First off, I believe divorce should be a drop-dead last resort. If you haven't done so yet you should look into couples’ therapy, purchase some videos on relationship building and communicate with your spouse about your issues. And give it some time to stew, sometimes people jump into a divorce while they are in a heat of the moment situation and if so, should take a step back and re-think things. If communications go awry and counseling doesn't work, maybe you could try a trial separation while continuing attempts of restoring your relationship. If that doesn't work, then it may be time to discuss a divorce with your partner. Simple communication goes a long way before, during and after a divorce. So be sure to keep those communication lines open. This is especially important when there are kids involved. Don't use your attorney to communicate with your STBX. This will nickel and dime you to death. And whatever you do don't use your kids to communicate with your STBX, they have enough going on already without taking on your baggage. And if you wanted a reliable second opinion on divorce you could look up Malachi 2:16 which says “For I hate divorce!” says the Lord Kind of sums it up doesn’t it? So take some time and re-evaluate things. If we’re moving ahead then read on. 😊
From my life experiences I believe there are no two divorces that are the same. Therefore it is impossible to write up a catch-all that covers every conceivable divorce scenario. On one end you have those that are divorcing under amicable conditions who can agree on terms and complete the paperwork themselves and be divorced within a week. On the other hand, you have two people that in no way shape or form should remain married. Their relationship is a hostile one and may even involve children and/or assets which need to be divvied up. Most likely both parties will have attorneys. These divorces can last several years and cost thousands of dollars, depending on how bad the relationship is. And then you have everything in between. I will try and be as thorough as is possible but there's always someone who will be left in the dark about something.
So, if you're still set on going through with the divorce continue reading. Because of the fact that amicable divorces are usually not costly or damaging I won't go into too much detail on them, it's the rest of the pack that needs some help.

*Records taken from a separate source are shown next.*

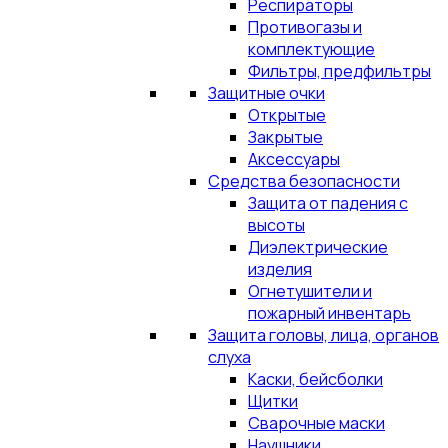
Респираторы
Противогазы и
комплектующие
Фильтры, предфильтры
Защитные очки
Открытые
Закрытые
Аксессуары
Средства безопасности
Защита от падения с
высоты
Диэлектрические
изделия
Огнетушители и
пожарный инвентарь
Защита головы, лица, органов
слуха
Каски, бейсболки
Щитки
Сварочные маски
Наушники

If you are considering a divorce, whether amicable or hostile, this is where you can save yourself a whole lot of aggravation later down the line. Get yourself a planner and try to map out exactly how you would like things to go during the divorce. While you're at it pick up one of those voice recorders too and use it to record anything you think will benefit you in the courtroom. Keep this in mind at all times so if your STBX calls you then you can hit the record button before you answer the call. If your partner is violent make sure you get all of that recorded as well. Write down the dates and circumstances of every time this happens. Since you are planning this ahead of time you have time to put aside a little nest egg. This can be difficult to do without tipping off your spouse so use some discretion. Whatever you do don't let her be the first to file for divorce.
You can also use this time to find a good attorney (more on that later), and to collect anything that could help you in getting full/permanent custody of your kids.